In addition to Weibo, there is also WeChat
Please pay attention
WeChat public account
Shulou
2025-04-07 Update From: SLTechnology News&Howtos shulou NAV: SLTechnology News&Howtos > Development >
Share
Shulou(Shulou.com)06/02 Report--
This article mainly explains "how Python crawler crawls Douban movie review". Interested friends may wish to take a look. The method introduced in this paper is simple, fast and practical. Let's let the editor take you to learn "how Python crawler crawls Douban movie review".
First, you need to install the module before you start the study.
Pip install requests
Pip install lxml
Pip install pandas
II. Summary of the explanation
Use requests+xpath to climb Douban movie review-suitable for 0 basic students to learn
Third, officially begin, put up your little eyes
1.requests + xpath climb Douban movie review
(1) get the content of the page
# crawling page url
Douban_url = 'https://movie.douban.com/subject/26647117/comments?status=P'
# requests send request
Get_response = requests.get (douban_url)
# convert the returned response code into text (entire web page)
Get_data = get_response.text
''
At this point, we have already obtained the content of the entire web page.
It can be 'calculated' to complete the crawler.
''
(2) analyze the content of the page and get the content we want.
Open the page we want to crawl in the browser
Press F12 to enter the developer tool to see where the data we want is.
Analyze the xpath value we obtained
'/ html/body/div [3] / div [1] / div/div [1] / div [4] / div [1] / div [2] / h4/span [2] / a'
'/ html/body/div [3] / div [1] / div/div [1] / div [4] / div [2] / div [2] / h4/span [2] / a'
'/ html/body/div [3] / div [1] / div/div [1] / div [4] / div [3] / div [2] / h4/span [2] / a'
Through observation, we find that these xpath are only slightly different, and the format of the bold part has been changed, so we want to crawl all the commentator, just change the xpath to:
'/ html/body/div [3] / div [1] / div/div [1] / div [4] / div/div [2] / h4/span [2] / a'
That is, do not follow the sequence number, when we query, we will automatically capture a similar xpath.

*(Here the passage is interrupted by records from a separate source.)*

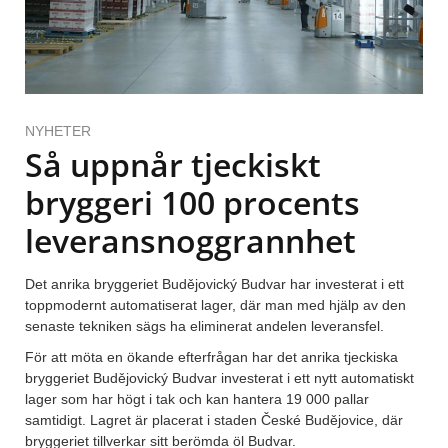
NYHETER
Så uppnår tjeckiskt
bryggeri 100 procents
leveransnoggrannhet
Det anrika bryggeriet Budějovický Budvar har investerat i ett
toppmodernt automatiserat lager, där man med hjälp av den
senaste tekniken sägs ha eliminerat andelen leveransfel.
För att möta en ökande efterfrågan har det anrika tjeckiska
bryggeriet Budějovický Budvar investerat i ett nytt automatiskt
lager som har högt i tak och kan hantera 19 000 pallar
samtidigt. Lagret är placerat i staden České Budějovice, där
bryggeriet tillverkar sitt berömda öl Budvar.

For the same analysis, we can get the xpath of the comment content as follows:
'/ html/body/div [3] / div [1] / div/div [1] / div [4] / div/div [2] / p'
# (after the above code) parse the page and output the acquired content
A = etree.HTML (get_data)
Commentator = s.xpath ('/ html/body/div [3] / div [1] / div/div [1] / div [4] / div/div [2] / h4/span [2] / a/text ()')
Comment_content = a.xpath ('/ html/body/div [3] / div [1] / div/div [1] / div [4] / div/div [2] / p/text ()')
# parse the acquired content and remove the redundant content
For i in range (0jinlen (files)):
Print (commentator [I] + 'say:')
Files [I] .strip (r'\ n')
Files [I] .strip ('')
Print (comment_ content [I])
Run result (part of data)
Oriol Paulo said, 'Wrath of silence' is quite different from the crime movies I've seen. It's a mix of genres. It's a crime movie,a mystery movie,an action movie,it's also a social realistic movie. Xin Yu Kun plays very well the mix of different genres in this film,and it has a powerful ending.
Wen Wen Zhou said: young directors above average should be encouraged without stinginess, and directors who are too old to say nothing should be mercilessly attacked.
Xiluxian said: the boss's son eats vacuum mutton and is greedily ground into the meat shredder; the butcher's son drinks polluted well water, and justice is only on the TV screen. If you poke out your left eye, even your fellow countrymen who have been stabbed can cover up; if you bite off your tongue, the lawyer who has been rescued dare not say a word. You can't build a pyramid by brute force, and you can't become a rabbit mother by falsetto. The Superman mask is like a conscience curse, which cannot be returned to the original owner; the sign of finding a son is like a soul charm, fluttering in the wind. The truth is buried in the soil, hidden in the cave, and finally no one knows.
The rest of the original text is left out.